I Be Cav Home

R Lover but !a Programmer

Chuck Powell

Using R to ‘drive’ MS Excel -- 3/27/2018

Tagged as: [ R  dplyr  excel  openxlsx  ]

I have until recently made it a habit to draw a clear distinction about using R for data analysis and Microsoft Excel for other office productivity tasks. I know there are people who use Excel to process data and even (gasp) to teach statistics with it. But I’m a bit snobbish that way and to date all my efforts have been in getting data out of Excel and into R, either by simple methods like read.csv or if the task was more meaty by using Hadley Wickham’s marvelous readxl package.

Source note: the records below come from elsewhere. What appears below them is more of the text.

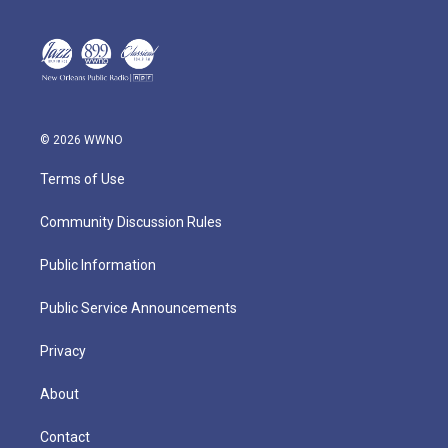
© 2026 WWNO
Terms of Use
Community Discussion Rules
Public Information
Public Service Announcements
Privacy
About
Contact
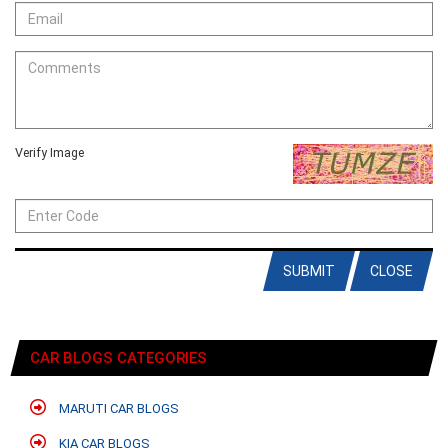
Verify Image
SUBMIT
CLOSE
CAR BLOGS CATEGORIES
MARUTI CAR BLOGS
KIA CAR BLOGS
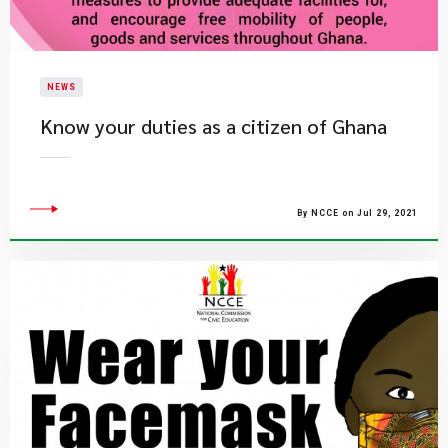
NEWS
Know your duties as a citizen of Ghana
By NCCE on Jul 29, 2021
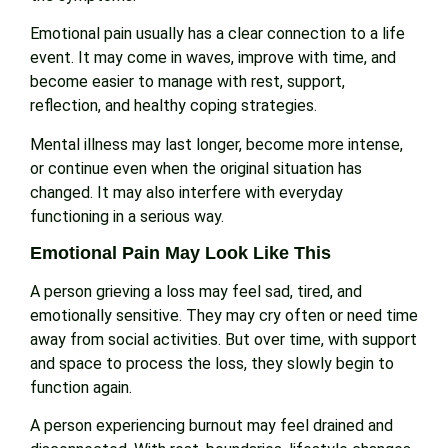
Emotional pain usually has a clear connection to a life
event. It may come in waves, improve with time, and
become easier to manage with rest, support,
reflection, and healthy coping strategies.
Mental illness may last longer, become more intense,
or continue even when the original situation has
changed. It may also interfere with everyday
functioning in a serious way.
Emotional Pain May Look Like This
A person grieving a loss may feel sad, tired, and
emotionally sensitive. They may cry often or need time
away from social activities. But over time, with support
and space to process the loss, they slowly begin to
function again.
A person experiencing burnout may feel drained and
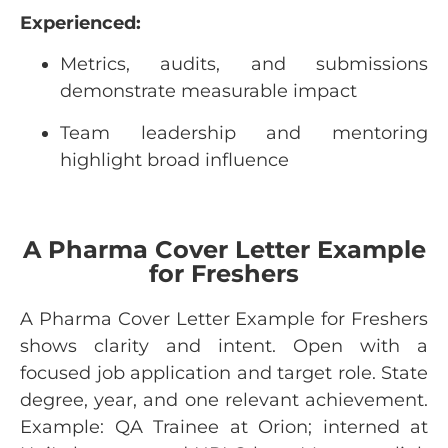
Experienced:
Metrics, audits, and submissions
demonstrate measurable impact
Team leadership and mentoring
highlight broad influence
A Pharma Cover Letter Example
for Freshers
A Pharma Cover Letter Example for Freshers
shows clarity and intent. Open with a
focused job application and target role. State
degree, year, and one relevant achievement.
Example: QA Trainee at Orion; interned at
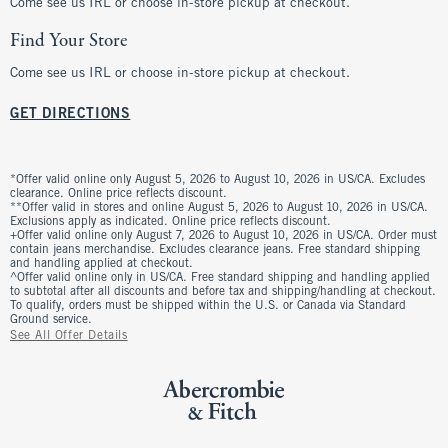
Come see us IRL or choose in-store pickup at checkout.
Find Your Store
Come see us IRL or choose in-store pickup at checkout.
GET DIRECTIONS
*Offer valid online only August 5, 2026 to August 10, 2026 in US/CA. Excludes
clearance. Online price reflects discount.
**Offer valid in stores and online August 5, 2026 to August 10, 2026 in US/CA.
Exclusions apply as indicated. Online price reflects discount.
+Offer valid online only August 7, 2026 to August 10, 2026 in US/CA. Order must
contain jeans merchandise. Excludes clearance jeans. Free standard shipping
and handling applied at checkout.
^Offer valid online only in US/CA. Free standard shipping and handling applied
to subtotal after all discounts and before tax and shipping/handling at checkout.
To qualify, orders must be shipped within the U.S. or Canada via Standard
Ground service.
See All Offer Details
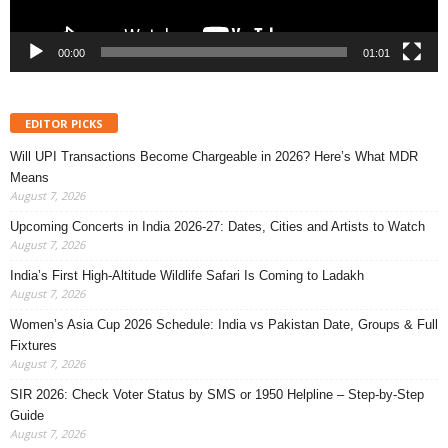
00:00
01:01
EDITOR PICKS
Will UPI Transactions Become Chargeable in 2026? Here’s What MDR
Means
August 7, 2026
Upcoming Concerts in India 2026-27: Dates, Cities and Artists to Watch
August 7, 2026
India’s First High-Altitude Wildlife Safari Is Coming to Ladakh
August 7, 2026
Women’s Asia Cup 2026 Schedule: India vs Pakistan Date, Groups & Full
Fixtures
August 7, 2026
SIR 2026: Check Voter Status by SMS or 1950 Helpline – Step-by-Step
Guide
August 7, 2026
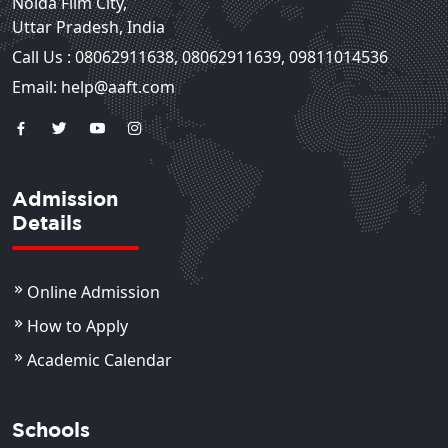
Noida Film City,
Uttar Pradesh, India
Call Us :
08062911638
,
08062911639
,
09811014536
Email: help@aaft.com
Admission
Details
Online Admission
How to Apply
Academic Calendar
Schools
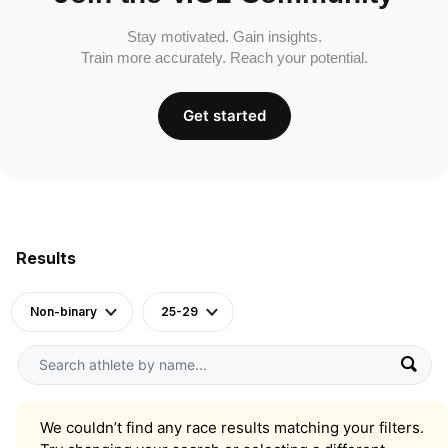
Stay motivated. Gain insights.
Train more accurately. Reach your potential.
Get started
Results
Non-binary
25-29
We couldn’t find any race results matching your filters.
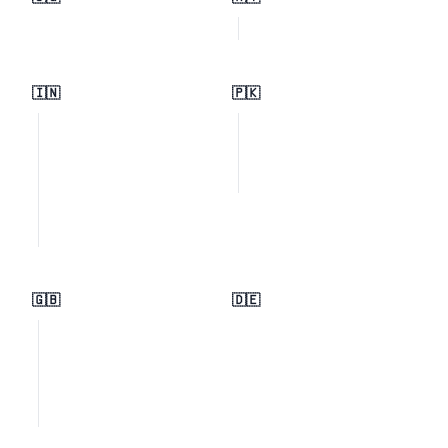
🇮🇳
🇵🇰
🇬🇧
🇩🇪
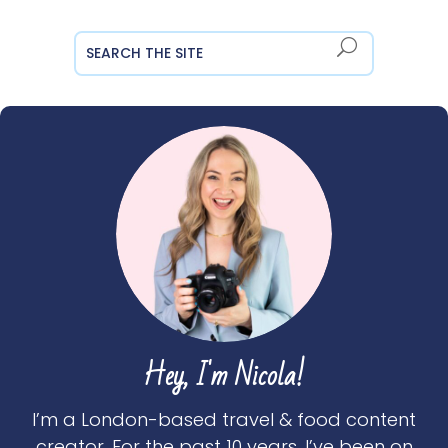
Hey, I'm Nicola!
I’m a London-based travel & food content
creator. For the past 10 years, I’ve been on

But this week I got a request that may sound familiar to some of you who work in an environment where the MS Office products are ubiquitous. My colleague wanted to be able to do a little analysis and graphing of a modest sized dataset and they only really had MS Excel experience. To be honest I could have just done the work in R and provided the results but that’s not what they asked for and would have meant I was responsible for future updates and questions. So I decided to just provide the data in the most useful way I could and that led to this post. To both document the process and also to potentially help others who have this need in the future.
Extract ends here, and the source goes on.